Selection Criteria for Outside Directors and Outside Audit & Supervisory Board Members

To make the function of Outside Directors and Outside Audit & Supervisory Board Members stronger and more transparent, MC has set forth Selection Criteria for Outside Directors and Outside Audit & Supervisory Board Members as follows, after deliberation by the Governance, Nomination and Compensation Committee, which is composed with Independent Directors in the majority.

<Selection Criteria for Outside Directors>

  1. Outside Directors are elected from among those individuals who have an eye for practicality founded on a wealth of experience as corporate Executive Officers, as well as an objective and specialist viewpoint based on extensive insight regarding global conditions and social and economic trends. Through their diverse perspectives, Outside Directors help ensure levels of decision-making and management oversight appropriate to the Board of Directors.
  2. To enable Outside Directors to fulfill their appointed task, attention is given to maintain their independency*; individuals not ensuring this independency in effect will not be selected to serve as Outside Directors.
  3. MC’s operations span a broad range of business domains; hence there may be cases of conflict of interest stemming from business relationships with firms home to a corporate Executive Officer appointed as Outside Directors. MC appropriately copes with this potential issue through the procedural exclusion of the director in question from matters related to the conflict of interest, and by preserving a variety of viewpoints through the selection of numerous Outside Directors.

<Selection Criteria for Outside Audit & Supervisory Board Members>

  1. Outside Audit & Supervisory Board Members are selected from among individuals who possess a wealth of knowledge and experience across various fields that is helpful in performing audits. Neutral and objective auditing, in turn, will ensure sound management.
  2. To enable Outside Audit & Supervisory Board Members to fulfill their appointed task, attention is given to maintain their independency*; individuals not ensuring this independency will not be selected to serve as Outside Audit & Supervisory Board Members.

(Note) Independency for the purpose of Selection Criteria for Outside Directors and Outside Audit & Supervisory Board Members

To make a judgment of independence, MC checks if the person concerned meets the conditions for Independent Directors and Independent Audit & Supervisory Board Members as specified by the Tokyo Stock Exchange, Inc., and whether the person concerned is currently any of the following items (1) to (7) and whether they have been at any time in the past 3 fiscal years.
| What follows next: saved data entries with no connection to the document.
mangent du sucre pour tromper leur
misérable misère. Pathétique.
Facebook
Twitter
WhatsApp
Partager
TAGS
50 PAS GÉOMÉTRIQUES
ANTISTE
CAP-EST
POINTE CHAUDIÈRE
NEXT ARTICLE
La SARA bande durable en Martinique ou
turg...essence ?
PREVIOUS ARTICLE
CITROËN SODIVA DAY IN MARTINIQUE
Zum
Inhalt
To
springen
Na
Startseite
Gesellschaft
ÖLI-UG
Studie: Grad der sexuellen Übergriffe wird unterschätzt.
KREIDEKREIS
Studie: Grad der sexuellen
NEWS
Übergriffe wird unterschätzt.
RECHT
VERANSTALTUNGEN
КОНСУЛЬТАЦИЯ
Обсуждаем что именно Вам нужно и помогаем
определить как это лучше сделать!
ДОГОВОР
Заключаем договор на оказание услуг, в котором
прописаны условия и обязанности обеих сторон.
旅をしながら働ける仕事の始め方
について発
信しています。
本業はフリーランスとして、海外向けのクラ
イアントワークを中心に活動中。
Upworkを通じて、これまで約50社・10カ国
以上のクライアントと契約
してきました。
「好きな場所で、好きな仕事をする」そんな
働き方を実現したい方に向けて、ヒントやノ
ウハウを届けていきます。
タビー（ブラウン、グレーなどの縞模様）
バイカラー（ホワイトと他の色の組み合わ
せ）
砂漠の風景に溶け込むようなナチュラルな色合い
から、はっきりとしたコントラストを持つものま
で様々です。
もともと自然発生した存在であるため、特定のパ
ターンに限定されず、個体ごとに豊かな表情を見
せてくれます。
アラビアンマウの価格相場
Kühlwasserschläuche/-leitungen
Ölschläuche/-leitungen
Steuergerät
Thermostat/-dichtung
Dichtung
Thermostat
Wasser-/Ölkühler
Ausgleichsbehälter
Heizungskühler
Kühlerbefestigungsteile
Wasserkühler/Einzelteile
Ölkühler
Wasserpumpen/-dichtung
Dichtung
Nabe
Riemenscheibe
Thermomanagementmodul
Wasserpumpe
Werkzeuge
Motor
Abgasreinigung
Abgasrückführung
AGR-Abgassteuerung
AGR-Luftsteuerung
(1) A major shareholder of MC (a person or entity directly or indirectly holding 10% or more of the voting rights), or a member of business personnel of such shareholder (*1).

*1A member of business personnel refers to a managing director, corporate officer, Executive Officer, or other employee of a company (Hereinafter the same).

(2) A member of business personnel of a creditor of MC exceeding the threshold set by MC (*2).

*2Creditors exceeding the threshold set by MC refer to creditors to whom MC owes an amount exceeding 2% of MC's consolidated total assets.

(3) A member of business personnel of a supplier or a customer of MC exceeding the threshold set by MC (*3).

*3Suppliers or customers exceeding the threshold set by MC refer to suppliers or customers whose transaction amount with MC exceed 2% of MC's consolidated revenues.

(4) A provider of professional services, such as a consultant, lawyer, or certified public accountant, receiving cash or other financial benefits from MC, other than Directors' or Audit & Supervisory Board Members' remuneration, where the amount exceeds ¥10 million per fiscal year.
(5) A representative or partner of MC's Independent auditor.
(6) A person belonging to an organization that has received donations exceeding a certain amount (*4) from MC.

*4Donations exceeding a certain amount refer to donations of more than ¥20 million per fiscal year.

(7) A person who has been appointed as an Outside Director or Outside Audit & Supervisory Board Member of MC for more than 8 years.

If a person is still judged by Mitsubishi Corporation to be effectively Independent despite one or more of the above items (1) to (7) applying, MC will explain and disclose the reason at the time of their appointment as an Independent Director or Independent Audit & Supervisory Board Members.